**Work item**
Scan the data, and whenever a line contains "Sensor", copy it.

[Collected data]
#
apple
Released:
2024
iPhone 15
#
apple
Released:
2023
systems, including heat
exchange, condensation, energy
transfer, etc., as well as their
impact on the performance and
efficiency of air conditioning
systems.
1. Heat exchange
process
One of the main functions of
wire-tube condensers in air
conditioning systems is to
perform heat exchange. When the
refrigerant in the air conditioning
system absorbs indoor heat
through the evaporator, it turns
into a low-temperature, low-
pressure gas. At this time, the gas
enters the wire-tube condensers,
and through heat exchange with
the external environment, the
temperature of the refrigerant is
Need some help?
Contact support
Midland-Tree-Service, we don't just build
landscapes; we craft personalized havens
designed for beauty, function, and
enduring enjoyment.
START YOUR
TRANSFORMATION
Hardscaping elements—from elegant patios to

--

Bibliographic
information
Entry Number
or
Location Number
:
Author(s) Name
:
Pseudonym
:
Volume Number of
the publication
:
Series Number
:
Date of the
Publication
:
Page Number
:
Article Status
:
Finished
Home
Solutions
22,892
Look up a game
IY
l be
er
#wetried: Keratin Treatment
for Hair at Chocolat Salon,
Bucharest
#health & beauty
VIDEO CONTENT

...

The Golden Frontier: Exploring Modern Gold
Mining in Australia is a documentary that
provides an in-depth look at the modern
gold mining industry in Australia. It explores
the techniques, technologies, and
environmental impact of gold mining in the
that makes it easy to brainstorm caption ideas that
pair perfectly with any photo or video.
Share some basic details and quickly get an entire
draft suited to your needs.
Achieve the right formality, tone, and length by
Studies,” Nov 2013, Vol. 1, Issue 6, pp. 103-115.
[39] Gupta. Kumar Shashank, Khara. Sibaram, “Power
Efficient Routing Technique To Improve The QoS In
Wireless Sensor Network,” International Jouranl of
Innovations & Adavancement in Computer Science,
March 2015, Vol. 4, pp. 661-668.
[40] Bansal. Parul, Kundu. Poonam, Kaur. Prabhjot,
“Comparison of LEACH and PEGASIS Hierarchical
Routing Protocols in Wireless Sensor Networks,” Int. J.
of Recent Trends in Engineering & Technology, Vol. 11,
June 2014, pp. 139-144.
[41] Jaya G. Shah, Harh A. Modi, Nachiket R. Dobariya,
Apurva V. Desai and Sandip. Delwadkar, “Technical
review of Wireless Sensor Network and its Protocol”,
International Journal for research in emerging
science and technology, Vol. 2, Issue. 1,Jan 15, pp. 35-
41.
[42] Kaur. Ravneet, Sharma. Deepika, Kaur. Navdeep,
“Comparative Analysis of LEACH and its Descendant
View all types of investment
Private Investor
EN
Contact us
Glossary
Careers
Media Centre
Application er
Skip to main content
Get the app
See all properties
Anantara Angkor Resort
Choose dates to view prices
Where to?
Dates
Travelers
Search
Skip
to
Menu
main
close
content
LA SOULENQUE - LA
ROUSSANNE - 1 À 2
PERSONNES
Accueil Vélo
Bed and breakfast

**Task answer**
Wireless Sensor Network,” International Jouranl of
Routing Protocols in Wireless Sensor Networks,” Int. J.
review of Wireless Sensor Network and its Protocol”,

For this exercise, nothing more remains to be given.